I'll be flying home for spring break in a few days and I'm trying to not let the flight anxiety get to me too much. There have been a few too many plane crashes lately and I'm absolutely freaked out. If only Texas were closer to DreamSchool city! :-)

OH--about the title. I've gotten some really cute and really cheap new clothes in the past week or so! I found a great thrift store nearby so now I have 3 new skirts (that I can wear on a daily basis, they're pretty casual but can be dressed up), a two sweater/wraps, 3 camisoles in various colors, a scarf, and several pairs of tights. The materialistic side of me is screaming in pleasure!

3.02.2009

Today I took a walk...



...but I couldn't sit down because of the SNOW.

'Snow school

As pretty much everyone knows, a rather large chunk o' the country was hammered with snow yesterday and today. DreamSchool City was no exception, and last night before bed everyone was SO. JONESING. for a snow day today...lord have mercy, I cannot tell you how excited these people get over the idea of that.
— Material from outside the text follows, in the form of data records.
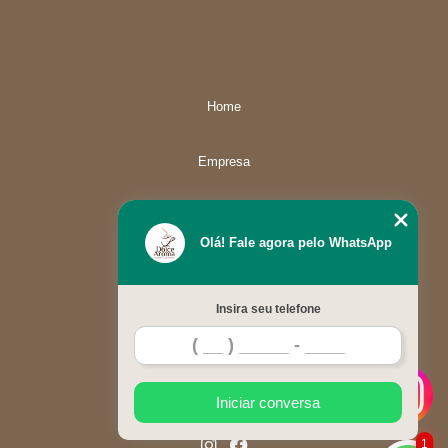
Unidade01
Rua Alexandre de Barros, 1730 - Cuiabá
CEP: 78080-030
(65) 3358-4834
(65) 99633-5757
atendimento@dolcearoma.com.br
Home
Empresa
Missão
Olá! Fale agora pelo WhatsApp
Serviços
Insira seu telefone
Contato
Mapa do site
Iniciar conversa
1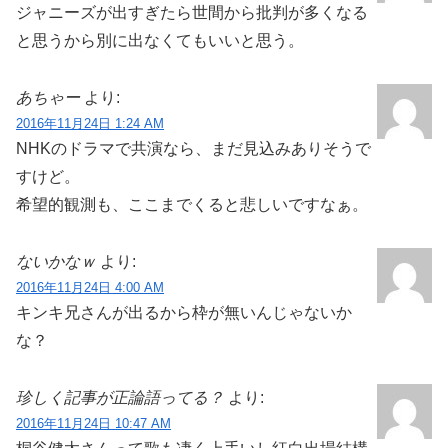
ジャニーズが出すぎたら世間から批判が多くなる
と思うから別に出なくてもいいと思う。
あちゃー
より:
2016年11月24日 1:24 AM
NHKのドラマで共演なら、まだ見込みありそうで
すけど。
希望的観測も、ここまでくると悲しいですなぁ。
ないかなｗ
より:
2016年11月24日 4:00 AM
キンキ兄さんが出るから枠が無いんじゃないか
な？
珍しく記事が正論語ってる？
より:
2016年11月24日 10:47 AM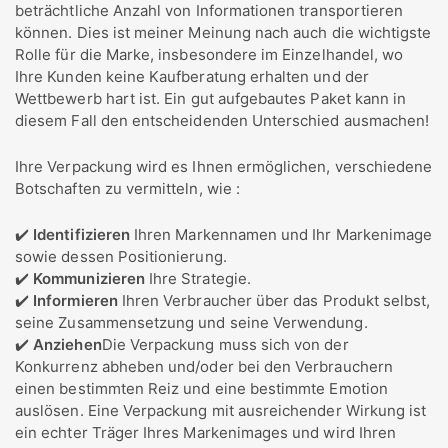
beträchtliche Anzahl von Informationen transportieren
können. Dies ist meiner Meinung nach auch die wichtigste
Rolle für die Marke, insbesondere im Einzelhandel, wo
Ihre Kunden keine Kaufberatung erhalten und der
Wettbewerb hart ist. Ein gut aufgebautes Paket kann in
diesem Fall den entscheidenden Unterschied ausmachen!
Ihre Verpackung wird es Ihnen ermöglichen, verschiedene
Botschaften zu vermitteln, wie :
✔️
Identifizieren
Ihren Markennamen und Ihr Markenimage
sowie dessen Positionierung.
✔️
Kommunizieren
Ihre Strategie.
✔️
Informieren
Ihren Verbraucher über das Produkt selbst,
seine Zusammensetzung und seine Verwendung.
✔️
Anziehen
Die Verpackung muss sich von der
Konkurrenz abheben und/oder bei den Verbrauchern
einen bestimmten Reiz und eine bestimmte Emotion
auslösen. Eine Verpackung mit ausreichender Wirkung ist
ein echter Träger Ihres Markenimages und wird Ihren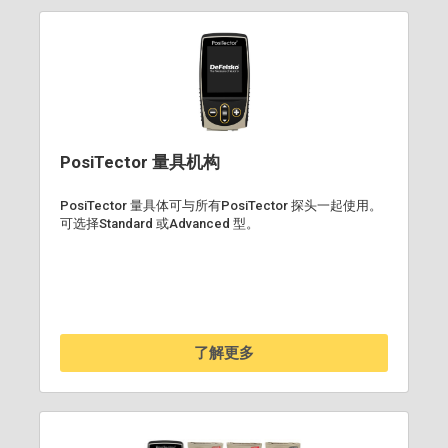
PosiTector 量具机构
PosiTector 量具体可与所有PosiTector 探头一起使用。
可选择Standard 或Advanced 型。
了解更多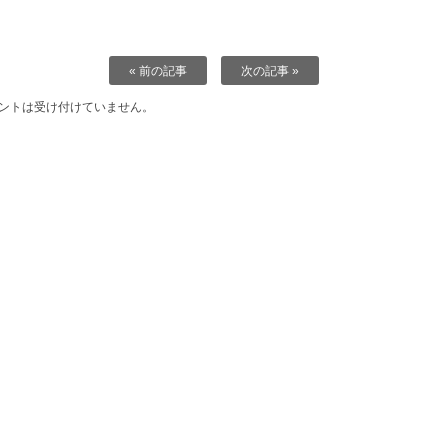
« 前の記事
次の記事 »
ントは受け付けていません。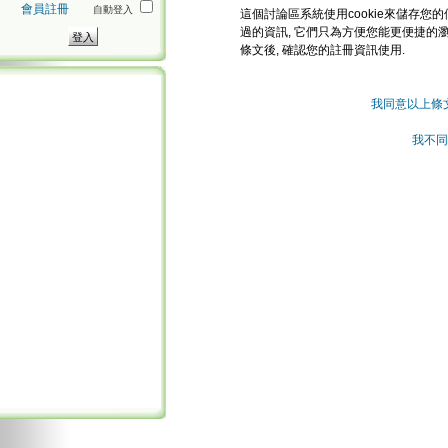
會員註冊
自動登入
這個討論區系統使用cookie來儲存您的
過的資訊, 它們只為方便您能更便捷的
條文後, 確認您的註冊資訊使用.
我同意以上條
我不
Example: My roommates made me get up out of bed and turn my pajamas inside out because that, apparently, helps to bring on the snow.

So this morning, with no DreamSchool cancelation in site (though plenty of other schools were canceled), I dragged my sorry, tired derriere to the shower.

Two minutes in (there was just enough time for me to GET REALLY WET) my roommate ran to the bathroom and screamed, "NOSCHOOLNOSCHOOLNOSCHOOL!"

GREAT THAT'S WONDERFUL BUT WHY COULD WE NOT HAVE FOUND THIS OUT BEFORE I GOT INTO THE SHOWER? Le sigh. I lead such a troubled life.

But then came the quandary: do I get out of the shower right away and go straight back to bed, and have to shower later, OR should I get my shower in now and THEN go back to sleep?

Oh, the choices.

I chose the former and headed back for some extended Zzzz's. It was delicious and just what I needed. Please don't hate me too much. But it was wonderful.